Bond dissociation enthalpy of $H_2, Cl_2$ and $HCl$ are $434, 242$ and $431 \, kJ\,mol^{- 1}$ respectively. Enthalpy of formation of $HCl$ is

• A. $245\, kJ\,mol^{- 1}$
• B. $93\, kJ\,mol^{- 1}$
• C. $-245\, kJ\,mol^{- 1}$
• D. $-93\, kJ\,mol^{- 1}$

Answer 1

Answer: (D)

The reaction between hydrogen and chlorine molecules to form hydrogen chloride.
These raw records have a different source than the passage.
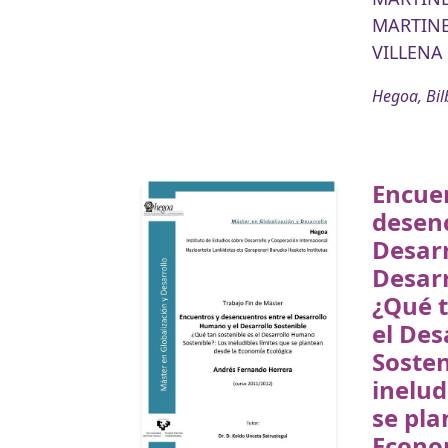
MARTINE
VILLENA
Hegoa, Bil
Encue
desenc
Desar
Desarr
¿Qué t
el De
Sosten
inelud
se pla
Econo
This reaction can be broken down into these simple steps:
$H _{2}( g )+ C l _{2}( g ) \rightarrow 2 H C l ( g )$

Step 1: Dissociation of Hydrogen and Chlorine molecules into their respective atoms
$H _{2}( g ) \rightarrow 2 H ( g )$
$Cl _{2}( g ) \rightarrow 2 Cl ( g )$

Step 2: Combination of these atoms to form hydrogen chloride $2 H ( g )+2 Cl ( g ) \rightarrow 2 H Cl ( g )$

Since in the first step, one-mole of each $H - H$ and $C l - C l$ bonds are broken, it is an endothermic process $\left(\Delta H _{1}>0\right)$ while in the second step two moles of $H Cl$ are being formed which releases energy making $\Delta H _{2}<0$

Now, $\Delta H _{1}=\Delta H _{ Cl - Cl }+\Delta H _{ H - H }$
$= 4 3 4 + 2 4 2$
$= 6 7 6 \,k J\, m o l ^{-1}$
Now, $\Delta H _{2} =- 2 \Delta H _{ H - Cl }$
$=862\, kJ \,mol ^{-1}$
Applying Hess Law, i.e, $\Delta H ^{\prime}=\Delta H _{1}+\Delta H _{2}$, we get
$\Delta H ^{\prime}=- 186 \,kJ\, mol ^{- 1 }$
This is the enthalpy of formation of two moles of $H C l$. Hence the enthalpy of formation of one mole of $H C l$ will be
$\Delta H =- 93 \,kJ \,mol ^{- 1 }$